I somehow unconsciously must have thought 1) There is a causal answer to my strokes, 2) I have the capacity to find it, 3) Once I find it and share it with the neurology and cardiology people they will be able to repair the problem in some way so as to ensure the risk would be gone for future stroke, and 4) The void in my soul would become satisfied. . . I WOULD AGAIN HAVE THE SAME SOUL AS THE ONE I HAD BEFORE THE STROKES.


You know, badabing, badabang, badaboom. . .find it, fix it, forget it, never to be a concern again. . .and the soul, back in good repair.


Heard the saying, “Physician, Heal Thyself.”----I changed it to, “Arrogant Fool, Heal Thyself.”


I realized that despite all of the ground I had covered, the new information I absorbed, the radiologic images I had analyzed, I was no closer to the answers I sought. And worse, I was neglecting things I needed in order to recover, and WAS INDEED CAUSING MORE HARM . . . THE EXACT OPPOSITE OF MY INTENT.


By now I had already discovered StrokeNet, explored it some, made a couple friends, but was still only dabbling at it from arms length away.

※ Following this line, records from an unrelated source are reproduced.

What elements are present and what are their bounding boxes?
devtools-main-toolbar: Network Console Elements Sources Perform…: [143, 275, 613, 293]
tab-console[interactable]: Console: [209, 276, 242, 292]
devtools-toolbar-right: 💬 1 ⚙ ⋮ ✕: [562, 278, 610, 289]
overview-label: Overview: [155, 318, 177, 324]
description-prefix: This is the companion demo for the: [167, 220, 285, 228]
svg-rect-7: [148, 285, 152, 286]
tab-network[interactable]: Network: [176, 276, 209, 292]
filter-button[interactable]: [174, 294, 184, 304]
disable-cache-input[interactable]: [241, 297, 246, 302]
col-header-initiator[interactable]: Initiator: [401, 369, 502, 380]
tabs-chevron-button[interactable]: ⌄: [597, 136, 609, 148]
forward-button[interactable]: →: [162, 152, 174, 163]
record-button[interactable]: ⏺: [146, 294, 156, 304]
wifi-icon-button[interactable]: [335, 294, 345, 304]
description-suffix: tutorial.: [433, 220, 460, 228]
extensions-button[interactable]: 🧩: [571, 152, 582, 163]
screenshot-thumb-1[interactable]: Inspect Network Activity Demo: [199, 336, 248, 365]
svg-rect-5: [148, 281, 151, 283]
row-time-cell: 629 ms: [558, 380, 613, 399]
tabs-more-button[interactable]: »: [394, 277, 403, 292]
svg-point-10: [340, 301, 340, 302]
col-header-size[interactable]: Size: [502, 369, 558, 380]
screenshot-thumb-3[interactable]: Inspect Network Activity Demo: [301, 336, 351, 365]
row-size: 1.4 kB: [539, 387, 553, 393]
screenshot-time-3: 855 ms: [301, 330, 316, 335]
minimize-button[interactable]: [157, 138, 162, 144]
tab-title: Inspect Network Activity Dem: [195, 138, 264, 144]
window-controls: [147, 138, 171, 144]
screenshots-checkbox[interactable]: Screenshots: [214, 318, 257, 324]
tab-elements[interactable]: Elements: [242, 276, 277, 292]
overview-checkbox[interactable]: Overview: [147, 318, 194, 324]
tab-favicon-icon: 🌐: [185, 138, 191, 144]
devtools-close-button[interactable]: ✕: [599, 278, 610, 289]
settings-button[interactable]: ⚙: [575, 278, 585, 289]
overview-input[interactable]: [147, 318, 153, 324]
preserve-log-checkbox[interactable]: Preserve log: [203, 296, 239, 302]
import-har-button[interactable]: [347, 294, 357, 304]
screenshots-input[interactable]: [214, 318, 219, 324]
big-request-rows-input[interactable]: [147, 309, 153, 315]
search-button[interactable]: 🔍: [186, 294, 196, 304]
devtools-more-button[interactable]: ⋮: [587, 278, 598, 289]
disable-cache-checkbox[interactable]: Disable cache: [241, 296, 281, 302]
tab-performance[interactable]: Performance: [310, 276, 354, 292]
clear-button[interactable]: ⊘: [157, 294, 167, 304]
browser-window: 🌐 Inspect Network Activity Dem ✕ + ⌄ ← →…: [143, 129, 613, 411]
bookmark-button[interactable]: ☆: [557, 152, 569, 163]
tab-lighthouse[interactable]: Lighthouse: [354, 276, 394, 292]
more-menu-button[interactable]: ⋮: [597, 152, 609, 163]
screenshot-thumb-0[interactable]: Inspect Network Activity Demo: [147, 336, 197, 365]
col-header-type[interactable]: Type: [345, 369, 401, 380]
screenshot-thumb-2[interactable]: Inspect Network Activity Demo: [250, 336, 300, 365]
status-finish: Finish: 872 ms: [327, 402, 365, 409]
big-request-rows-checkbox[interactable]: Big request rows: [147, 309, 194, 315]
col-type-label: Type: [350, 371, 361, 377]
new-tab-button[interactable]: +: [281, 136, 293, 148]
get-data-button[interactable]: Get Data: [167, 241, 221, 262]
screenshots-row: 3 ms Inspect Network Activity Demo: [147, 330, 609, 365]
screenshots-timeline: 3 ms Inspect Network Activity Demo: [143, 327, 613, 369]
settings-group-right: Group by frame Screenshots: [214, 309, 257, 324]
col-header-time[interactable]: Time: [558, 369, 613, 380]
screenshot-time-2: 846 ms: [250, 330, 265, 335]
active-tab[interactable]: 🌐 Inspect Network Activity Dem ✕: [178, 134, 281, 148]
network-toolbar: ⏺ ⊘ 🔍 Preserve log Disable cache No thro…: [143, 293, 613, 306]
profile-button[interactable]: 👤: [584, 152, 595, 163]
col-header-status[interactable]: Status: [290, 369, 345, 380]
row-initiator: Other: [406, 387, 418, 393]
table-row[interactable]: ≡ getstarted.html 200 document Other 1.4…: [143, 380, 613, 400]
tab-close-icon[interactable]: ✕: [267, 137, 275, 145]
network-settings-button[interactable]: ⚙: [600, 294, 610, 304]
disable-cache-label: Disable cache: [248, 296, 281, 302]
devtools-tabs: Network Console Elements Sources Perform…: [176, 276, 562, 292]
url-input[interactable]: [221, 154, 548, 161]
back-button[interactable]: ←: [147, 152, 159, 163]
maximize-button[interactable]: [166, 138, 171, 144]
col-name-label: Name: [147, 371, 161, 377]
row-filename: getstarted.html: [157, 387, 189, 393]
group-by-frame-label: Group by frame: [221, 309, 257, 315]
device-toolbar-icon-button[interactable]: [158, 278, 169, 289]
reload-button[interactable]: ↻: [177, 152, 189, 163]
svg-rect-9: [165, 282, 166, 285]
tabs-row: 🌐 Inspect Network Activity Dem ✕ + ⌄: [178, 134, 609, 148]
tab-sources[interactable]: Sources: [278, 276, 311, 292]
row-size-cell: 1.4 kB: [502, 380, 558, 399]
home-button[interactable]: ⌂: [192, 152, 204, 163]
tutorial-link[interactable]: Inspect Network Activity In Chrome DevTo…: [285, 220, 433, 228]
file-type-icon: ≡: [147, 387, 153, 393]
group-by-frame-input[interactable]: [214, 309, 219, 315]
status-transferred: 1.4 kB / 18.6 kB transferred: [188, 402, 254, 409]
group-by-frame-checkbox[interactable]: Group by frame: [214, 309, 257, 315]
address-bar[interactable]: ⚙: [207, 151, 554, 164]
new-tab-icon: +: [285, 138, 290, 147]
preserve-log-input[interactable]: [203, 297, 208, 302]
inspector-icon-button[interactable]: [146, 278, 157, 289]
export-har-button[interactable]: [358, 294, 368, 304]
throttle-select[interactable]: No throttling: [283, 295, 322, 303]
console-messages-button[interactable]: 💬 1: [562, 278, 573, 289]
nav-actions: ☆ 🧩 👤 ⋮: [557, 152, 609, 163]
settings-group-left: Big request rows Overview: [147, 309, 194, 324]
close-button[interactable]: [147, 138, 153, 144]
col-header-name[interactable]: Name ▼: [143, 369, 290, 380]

Despite my best efforts, I had chased my tail in a full circle, ending up in the same spot, only now the ripped parts of my soul were torn even more. There was one tiny little difference now though, which I did not recognize at the time. . .I now had made some contact with other strokers in a support community called StrokeNet.


Little did I know the impact this was going to have on my life.


I very suddenly stopped the “Heal Thyself” program which brought me nowhere. I began a process of “Heal Along With Others.”




Love exists in many forms and often manifests itself in spoken and unspoken ways where the word itself is not even used and/or where its presence is not recognized unless it is focused upon. I hold this belief strongly. At this juncture I have no intent to elaborate on all of the many ways in which I see Love existing within StrokeNet on behalf of survivors and caregivers and anyone concerned with lightening bolts.


I simply ask the reader to take a moment to reflect for themselves the ways in which they have experienced Love by some manifestation of StrokeNet in their own recoveries.


One thing I will say, however, is that if not for the ways in which Love has manifested itself in my post stroke life through StrokeNet, I truly believe my progress to date would be far less. I am healing. My soul is being touched and healed, Slowly. . .bit by bit. . .I am getting there.